Dando agli spettatori risposte ad alcune di quelle altre domande, consente una maggiore attenzione su Ohm come personaggio e sul suo passato, che è, forse non sorprendentemente, costellato di traumi. Ohm deve anche confrontarsi con una strega che potrebbe o meno essere contenuta nella suite nuziale abbandonata, mentre spera di trovare tracce della donna scomparsa, mentre si confronta anche con il passato e come questo abbia influenzato negativamente chi è oggi e la sua scrittura nichilista.
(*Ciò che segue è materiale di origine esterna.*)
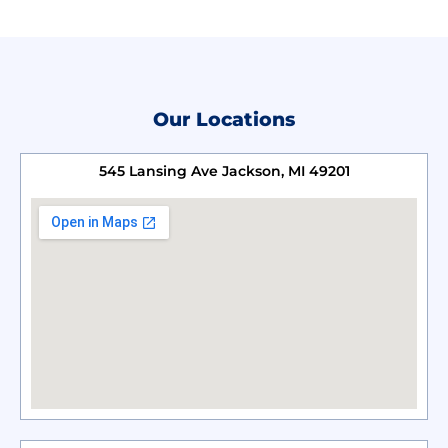
Our Locations
545 Lansing Ave Jackson, MI 49201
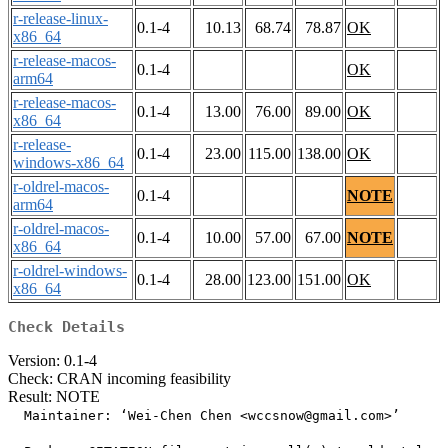
r-release-linux-
0.1-4
10.13
68.74
78.87
OK
x86_64
r-release-macos-
0.1-4
OK
arm64
r-release-macos-
0.1-4
13.00
76.00
89.00
OK
x86_64
r-release-
0.1-4
23.00
115.00
138.00
OK
windows-x86_64
r-oldrel-macos-
0.1-4
NOTE
arm64
r-oldrel-macos-
0.1-4
10.00
57.00
67.00
NOTE
x86_64
r-oldrel-windows-
0.1-4
28.00
123.00
151.00
OK
x86_64
Check Details
Version: 0.1-4
Check: CRAN incoming feasibility
Result: NOTE
  Maintainer: ‘Wei-Chen Chen <wccsnow@gmail.com>’
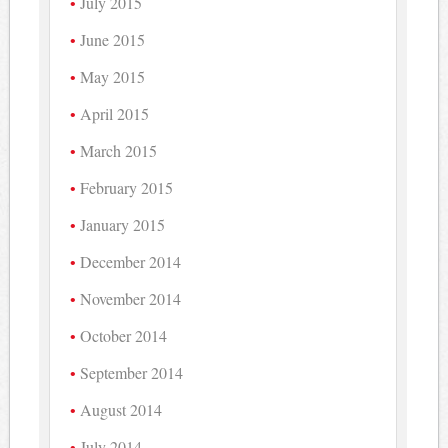
July 2015
June 2015
May 2015
April 2015
March 2015
February 2015
January 2015
December 2014
November 2014
October 2014
September 2014
August 2014
July 2014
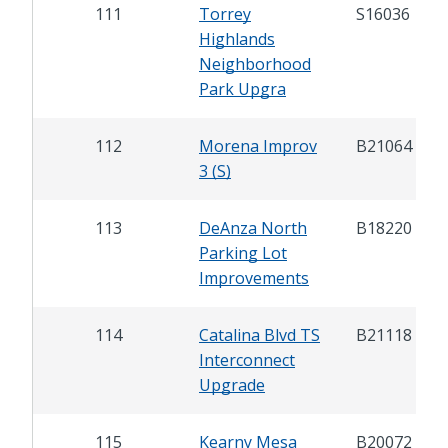
111
Torrey
S16036
Highlands
Neighborhood
Park Upgra
112
Morena Improv
B21064
3 (S)
113
DeAnza North
B18220
Parking Lot
Improvements
114
Catalina Blvd TS
B21118
Interconnect
Upgrade
115
Kearny Mesa
B20072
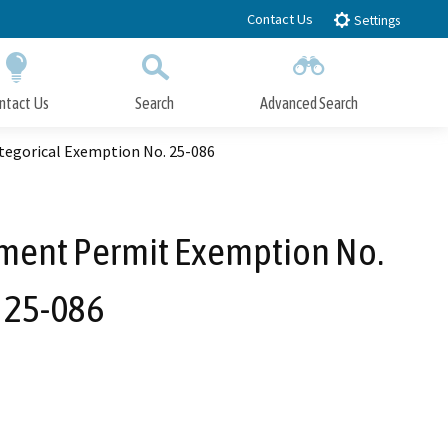
Contact Us
Settings
ntact Us
Search
Advanced Search
Submit
Close Search
tegorical Exemption No. 25-086
pment Permit Exemption No.
 25-086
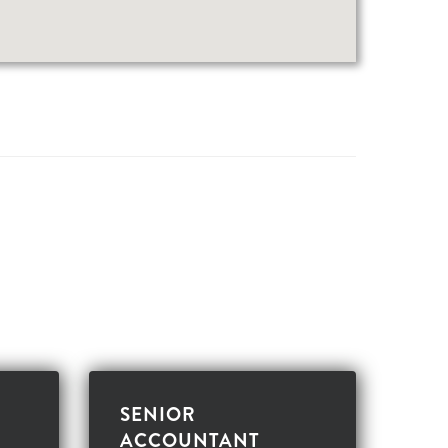
SENIOR
ACCOUNTANT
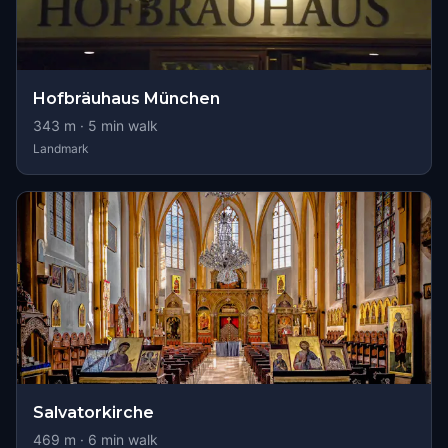
Hofbräuhaus München
343
m ·
5
min walk
Landmark
Salvatorkirche
469
m ·
6
min walk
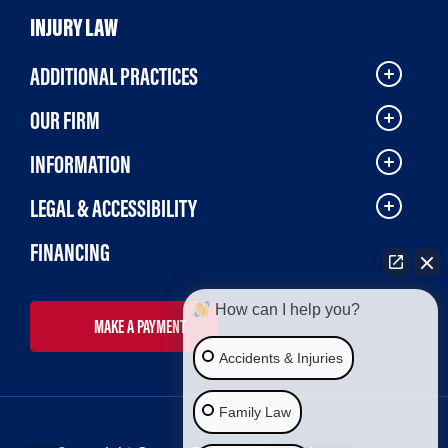
INJURY LAW
ADDITIONAL PRACTICES
OUR FIRM
INFORMATION
LEGAL & ACCESSIBILITY
FINANCING
How can I help you?
MAKE A PAYMENT
Accidents & Injuries
Family Law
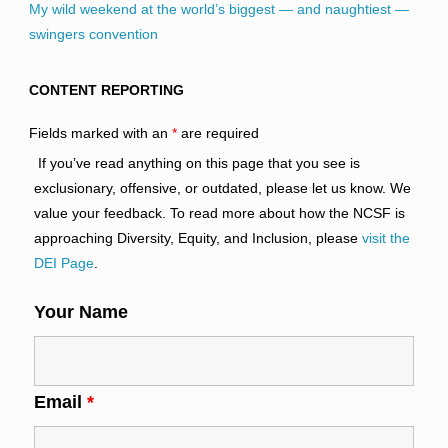
My wild weekend at the world’s biggest — and naughtiest —
swingers convention
CONTENT REPORTING
Fields marked with an
*
are required
If you’ve read anything on this page that you see is
exclusionary, offensive, or outdated, please let us know. We
value your feedback. To read more about how the NCSF is
approaching Diversity, Equity, and Inclusion, please
visit the
DEI Page
.
Your Name
Email
*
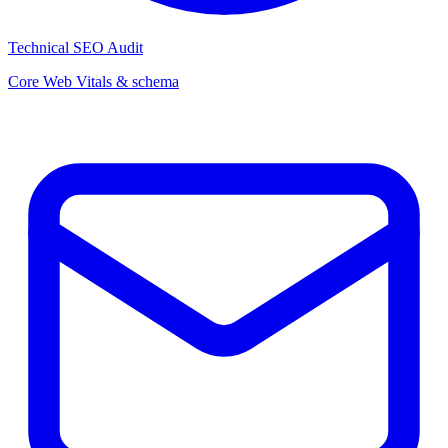
Technical SEO Audit
Core Web Vitals & schema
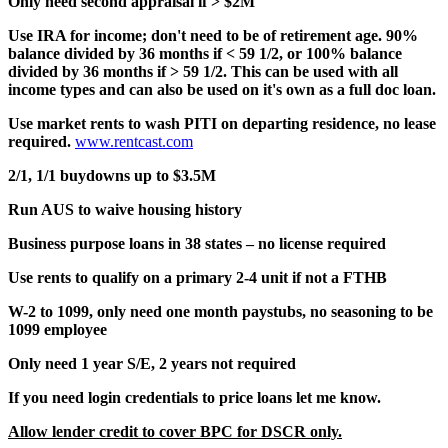
Only need second appraisal if > $2M
Use IRA for income; don't need to be of retirement age. 90%
balance divided by 36 months if < 59 1/2, or 100% balance
divided by 36 months if > 59 1/2. This can be used with all
income types and can also be used on it's own as a full doc loan.
Use market rents to wash PITI on departing residence, no lease
required.
www.rentcast.com
2/1, 1/1 buydowns up to $3.5M
Run AUS to waive housing history
Business purpose loans in 38 states – no license required
Use rents to qualify on a primary 2-4 unit if not a FTHB
W-2 to 1099, only need one month paystubs, no seasoning to be
1099 employee
Only need 1 year S/E, 2 years not required
If you need login credentials to price loans let me know.
Allow lender credit to cover BPC for DSCR only.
Con inquietanti riprese di riflessione dall'angolo di uno schermo TV, un terribile animatronico che a un certo punto rivela parte della storia, il puro terrore che deriva da questa isolamento, altre presenze soprannaturali, un design di produzione davvero inquietante che comprende inquietanti statue in miniatura (a volte inquadrate per mostrare i loro inquietanti occhi voyeuristici) che aprono altre aree della suite (alcune parti del film sono simili a vedere Adam Scott risolvere enigmi all'interno di un gioco di Resident Evil), e una sequenza tesa in cui il romanziere cerca disperatamente di avvisare qualcuno per aiuto una volta che si trova bloccato in un'area, la regia è straordinariamente sicura, inquietantemente propulsiva e sicuramente fa un uso divertente dei numerosi ingredienti. Hokum è diabolico divertente senza perdere alcun senso di ciò che vuole dire sul suo scrittore solitario, abrasivo e problematico.